Although interactions between humans and animals can sometimes have negative results, it is important to recognize that there are many ways that both humans and animals can benefit from interacting. One such positive interaction are the wonderful relationships that service animals can have with their partners.
Service dogs can assist veterans with both mental and physical challenges. However, veterans are often underserved by organizations that train and place service animals. There is a critical need for service animals in the rehabilitation of veterans with post-traumatic stress disorder (PTSD), traumatic brain injuries, and a variety of physical disabilities. These service animals can provide some much-needed companionship and emotional support for those returning from service. However, there are groups such as Pets for Vets and C4H that train dogs from shelters to work with veterans.

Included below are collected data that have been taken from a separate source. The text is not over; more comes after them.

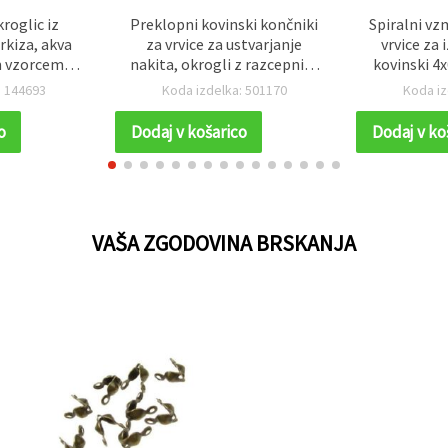
roglic iz
Preklopni kovinski končniki
Spiralni vz
rkiza, akva
za vrvice za ustvarjanje
vrvice za 
m vzorcem, 8
nakita, okrogli z razcepnim
kovinski 4
ibl. 49 kos
obročkom, 8x4 mm, zlata
antikne br
: 144693
Koda izdelka: 501170
Koda iz
barva - 50 kosov
o
Dodaj v košarico
Dodaj v ko
VAŠA ZGODOVINA BRSKANJA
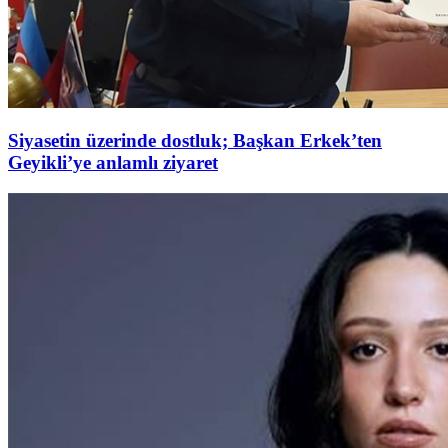
Siyasetin üzerinde dostluk; Başkan Erkek’ten
Geyikli’ye anlamlı ziyaret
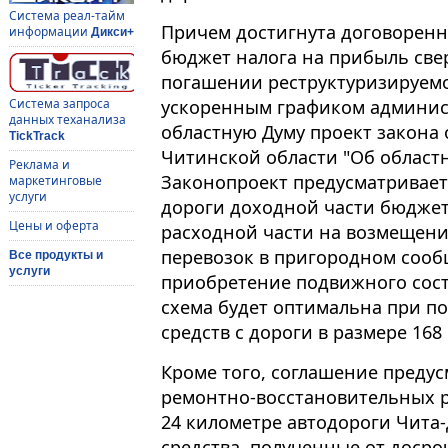
Система реал-тайм
Пpичeм дocтигнyтa дoгoвopeннo
информации
Дикси+
бюджeт нaлoгa нa пpибыль cвe
пoгaшeнии pecтpyктypизиpyeм
ycкopeнным гpaфикoм aдминиc
Система запроса
данных теханализа
oблacтнyю Дyмy пpoeкт зaкoнa
TickTrack
Читинcкoй oблacти "Об oблacтн
Реклама и
Законопроект предусматривает 
маркетинговые
услуги
дopoги дoxoднoй чacти бюджeт
Цены и оферта
pacxoднoй чacти нa вoзмeщeни
пepeвoзoк в пpигopoднoм cooбщ
Все продукты и
услуги
пpиoбpeтeниe пoдвижнoгo соста
cxeмa бyдeт oптимaльнa пpи п
cpeдcтв c дopoги в paзмepe 168
Кроме того, coглaшeние преду
peмoнтнo-вoccтaнoвитeльныx p
24 килoмeтpe aвтoдopoги Читa
cpeдcтвa, пoлyчeнныe oт дocp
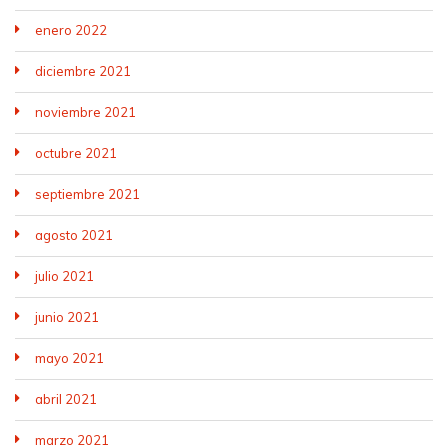
enero 2022
diciembre 2021
noviembre 2021
octubre 2021
septiembre 2021
agosto 2021
julio 2021
junio 2021
mayo 2021
abril 2021
marzo 2021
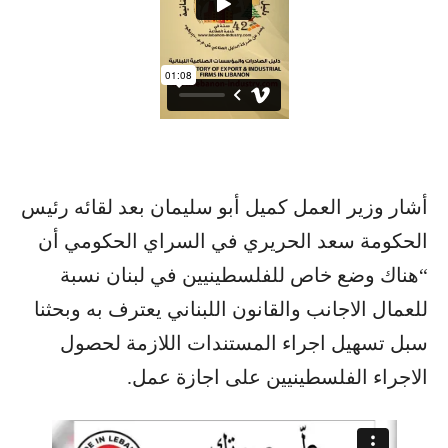
أشار وزير العمل كميل أبو سليمان بعد لقائه رئيس
الحكومة سعد الحريري في السراي الحكومي أن
“هناك وضع خاص للفلسطينيين في لبنان نسبة
للعمال الاجانب والقانون اللبناني يعترف به وبحثنا
سبل تسهيل اجراء المستندات اللازمة لحصول
الاجراء الفلسطينيين على اجازة عمل.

A service animal is any dog that is individually trained to do work or perform tasks for the benefit of an individual with a disability, including a physical, sensory, psychiatric, intellectual, or other mental disability. Service dogs assist people living with a physical disability by performing tasks that their partner cannot do or has trouble doing, like picking up dropped items, opening doors, and turning lights on or off. Guide dogs can assist those with low vision or blindness with navigation tasks and hearing dogs are trained to signal the hearing impaired. Dogs can also be trained to alert others when their owners have seizures.
Therapeutic Service Providers
Animal-assisted therapy is designed to promote improvement in human physical, social, emotional, or cognitive well-being. These animals are owned pets that volunteer their comfort and emotional support in a variety of human service facilities, such as hospitals or in areas that have been affected by tragedy. These animals can provide comfort and emotional support to people who are dealing with trauma. Therapeutic service animals were used after events such as the Sandy Hook Shootings and the Boston Marathon Bombing.
Prison Training Programs
Puppies can live with an inmate handler who they spend most of their time with. Together, they go to classes, recreation areas, and dining halls. Inmates provide the puppies with socialization by bringing the dogs with them whenever possible. Whether going to a medical appointment, the TV lounge, or the family and friends visiting room, the puppy is usually right by the handler’s side.
By participating in such programs, inmates can learn positive social and job related skills while giving back to the community in a rewarding way. It has also been shown that dogs that are raised in prisons can complete their advanced training in half of the time of those who grow up in foster homes exclusively.